Are you still stuck on this point? It helps to actually derive the formula from scratch instead of doing plug and chug. Use Newton’s Second Law for angular acceleration and the period falls right out.

 

[Brian_D]

Thank you, bob012345, but I still don't get this.

As has been alluded to already, you cannot ignore the mass of the wheel itself, it is highly relevant as it adds additional moment of inertia to the system. In other words, the total moment of inertia is not $mL^2$.

As has been alluded to already, you cannot ignore the mass of the wheel itself, it is highly relevant as it adds additional moment of inertia to the system. In other words, the total moment of inertia is not $mL^2$.

OK, then how do you determine the moment of inertia? My textbook (Wolfson's and Pasachoff's Physics, Third Edition) has a table of rotational inertias for various shapes (p. 296), and the one for a thin ring is $I=MR^2$. If this is not correct, what expression are you using and how do you account for the mass of the wheel in that expression separately from the mass of the valve stem?

As has been alluded to already, you cannot ignore the mass of the wheel itself, it is highly relevant as it adds additional moment of inertia to the system. In other words, the total moment of inertia is not $mL^2$.

 

[Brian_D]

Are you still stuck on this point? It helps to actually derive the formula from scratch instead of doing plug and chug. Use Newton’s Second Law for angular acceleration and the period falls right out.

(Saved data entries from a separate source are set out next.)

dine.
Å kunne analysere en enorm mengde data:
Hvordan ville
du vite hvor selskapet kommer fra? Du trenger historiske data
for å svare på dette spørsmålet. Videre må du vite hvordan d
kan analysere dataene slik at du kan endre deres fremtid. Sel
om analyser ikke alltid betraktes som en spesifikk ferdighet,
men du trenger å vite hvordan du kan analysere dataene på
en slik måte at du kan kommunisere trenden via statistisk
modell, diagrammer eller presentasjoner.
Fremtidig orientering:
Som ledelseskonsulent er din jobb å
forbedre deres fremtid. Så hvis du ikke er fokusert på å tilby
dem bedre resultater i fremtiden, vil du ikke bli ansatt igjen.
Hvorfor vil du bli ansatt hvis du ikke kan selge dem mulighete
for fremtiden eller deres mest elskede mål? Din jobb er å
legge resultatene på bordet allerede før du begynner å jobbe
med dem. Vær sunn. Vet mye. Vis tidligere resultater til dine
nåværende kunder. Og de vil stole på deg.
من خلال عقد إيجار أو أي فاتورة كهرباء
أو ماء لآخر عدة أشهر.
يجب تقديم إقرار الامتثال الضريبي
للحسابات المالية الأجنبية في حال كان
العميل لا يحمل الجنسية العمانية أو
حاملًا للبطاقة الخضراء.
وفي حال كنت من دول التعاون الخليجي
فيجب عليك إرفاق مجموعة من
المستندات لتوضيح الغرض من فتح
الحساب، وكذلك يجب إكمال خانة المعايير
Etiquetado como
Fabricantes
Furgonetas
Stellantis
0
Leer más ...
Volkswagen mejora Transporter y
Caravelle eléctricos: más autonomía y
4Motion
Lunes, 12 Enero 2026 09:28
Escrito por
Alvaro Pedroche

I see that torque is a form of Newton's Second Law, but don't see why rotational inertia is not $mR^2$, as I just explained in my reply to Orodruin.

 

[bob012345]

I think that comment meant it’s not little $m$ meaning just the valve. Your $MR^2$ is correct. Now consider what the torque is. Only the mass of the valve contributes to the torque because the rest of the wheel mass cancels out due to symmetry. But the whole wheel mass contributes to the inertia.

 

[Brian_D]

When the valve is moving, the wheel is moving. When the valve stops, the wheel stops. What's happened to the angular momentum of the wheel?

Thank you, but I don't see where you're going with this. The motion stops because of friction, right? But I think the problem is assuming a frictionless system.

 

[Brian_D]

I think that comment meant it’s not little $m$ meaning just the valve. Your $MR^2$ is correct. Now consider what the torque is. Only the mass of the valve contributes to the torque because the rest of the wheel mass cancels out due to symmetry. But the whole wheel mass contributes to the inertia.

Eureka! Thank you bob012345, this explanation of yours nailed it for me. Now I understand the calculation and also get 5.0 g.

 

[bob012345]

Eureka! Thank you bob012345, this explanation of yours nailed it for me. Now I understand the calculation and also get 5.0 g.

Thanks. Don’t feel bad, I’ve been doing these kinds of problems for about a half century and I still had to think about this one for a few minutes.